College of Engineering News • Iowa State University

Managing big data with efficient algorithms and software

Engineering_Dec2014_017Electrical and computer engineering professor devises technology that helps transform data into usable information.

Over the past 10 to 15 years, there has been a big change in the ecosystem of software and hardware for data processing.

Srikanta Tirthapura, associate professor of electrical and computer engineering, says this change is being driven by favorable economic trends in hardware for data storage and processing that have made it possible to collect and store massive amounts of data.

“There are surveys that say the amount of data collected is doubling every one and a half years or so,” he said. He adds that he finds this statistic incredible, but not surprising. “If we can collect more data, we will collect more data.”

Within the emerging area of ‘big data’ Tirthapura develops methods to analyze extremely large data sets, especially data that is changing quickly. “In 2009 and 2010, I spent some time working at a database company called Oracle. That was when big data was taking off, and I got inspired to follow it and see what direction it would take,” said Tirthapura.

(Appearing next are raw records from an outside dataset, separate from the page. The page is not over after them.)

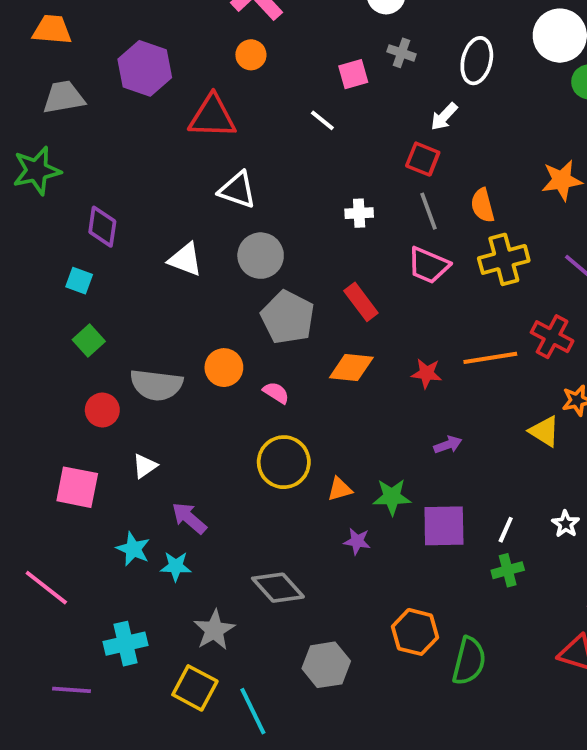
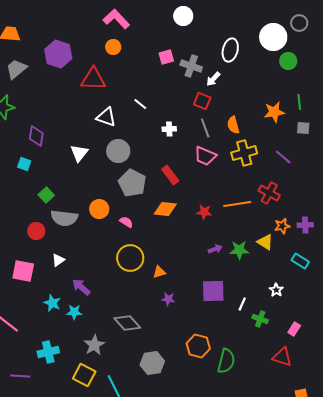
gray cross: (402, 53) -> (191, 66), moved, size x1.5
gray trapezoid: (64, 97) -> (16, 69), turned -30
white line: (322, 120) -> (140, 104), moved
white triangle: (185, 259) -> (79, 153), turned 48
green square: (89, 341) -> (46, 195), moved
green star: (392, 497) -> (239, 250), moved
white line: (506, 530) -> (242, 304), moved
green cross: (508, 570) -> (260, 319), moved, turned 35

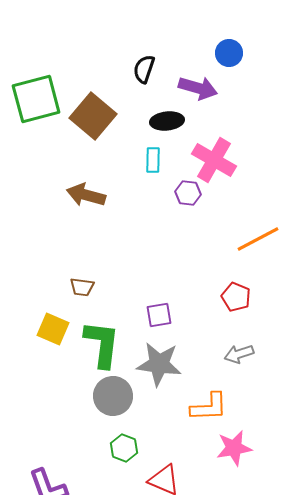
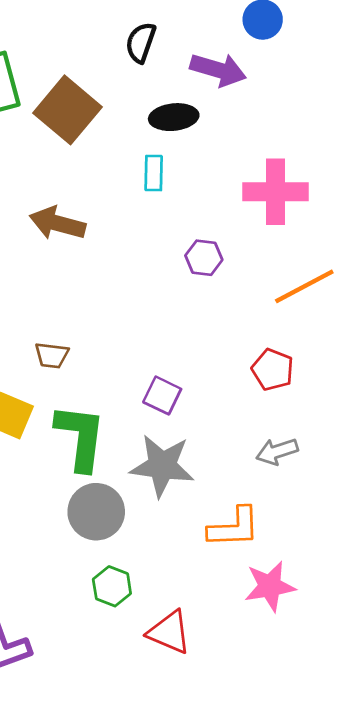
pink cross: (214, 160) -> (276, 192), moved, turned -30
purple hexagon: (188, 193) -> (204, 258), moved
purple square: (159, 315) -> (162, 395), turned 36

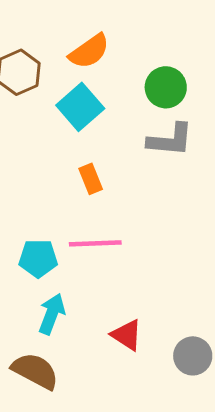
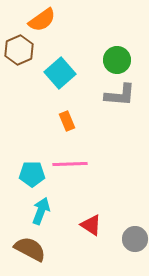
orange semicircle: (89, 51) -> (42, 20), moved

Since then, he has also worked closely with IBM research on how to process massive data streams. A part of this research focuses on designing the right structures for storing data that can work with appropriately designed algorithms that process data efficiently.

He applies his knowledge of software and algorithm development to a variety of problems, including cyber security. “One problem I’m currently investigating is called ‘insider threat detection’, where someone within an organization who has authorized access to some parts of the system misuses his or her access.”

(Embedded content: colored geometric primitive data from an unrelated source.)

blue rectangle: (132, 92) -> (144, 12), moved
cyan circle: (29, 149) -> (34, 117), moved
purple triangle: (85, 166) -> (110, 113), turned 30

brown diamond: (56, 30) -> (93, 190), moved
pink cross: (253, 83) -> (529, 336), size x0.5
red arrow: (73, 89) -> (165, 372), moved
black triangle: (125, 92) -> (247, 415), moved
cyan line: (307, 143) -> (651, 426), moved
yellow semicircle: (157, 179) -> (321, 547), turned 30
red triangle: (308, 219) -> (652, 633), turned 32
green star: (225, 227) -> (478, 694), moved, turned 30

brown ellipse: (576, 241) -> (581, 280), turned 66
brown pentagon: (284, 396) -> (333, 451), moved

Tirthapura is developing an approach to help find these threats through an analysis of events in the computer system. He says identifying an insider threat is like “finding a needle in a haystack” because there’s so much activity happening in a system, but that’s where his skills come in to play. “I work with the nitty-gritty of how to store this data for efficient retrieval and how to process it to find patterns, trends and anomalies.”

In another application, Tirthapura is working with colleagues at the Institute of Transportation (InTrans) in collaboration with the Iowa Department of Transportation to make data collected from roadway sensors useful and actionable.

In addition, he has made large strides with applying his fundamental research on algorithms for big data, including novel approaches to random sampling, as well as a data structuring technique for high-dimensional data called the “space-filling curve.” In joint work with students, he recently presented an analysis of the clustering properties of space-filling curves, work that solves a problem that has been open for nearly 20 years.

Tirthapura says that one challenge in the big data field is that there are so many opportunities. “It’s a very broad area, so there’s all sorts of room for innovation, and you have to choose carefully what you want to do to make a lasting impact.”

That’s why Tirthapura wants to prepare his students to navigate this growing field. To do so, he created a class called CprE 419: Software Tools for Large Scale Data Analysis. He says that while many universities have classes on the general topic of big data, the course at Iowa State is focused on specifically examining software development methods for big data, and students who have taken this course have gone on to become data scientists in the industry.

The interest of students and collaboration with other faculty has helped Tirthapura create valuable solutions. “Iowa State University is a terrific place to be since there are opportunities to work with experts in a large variety of application areas.”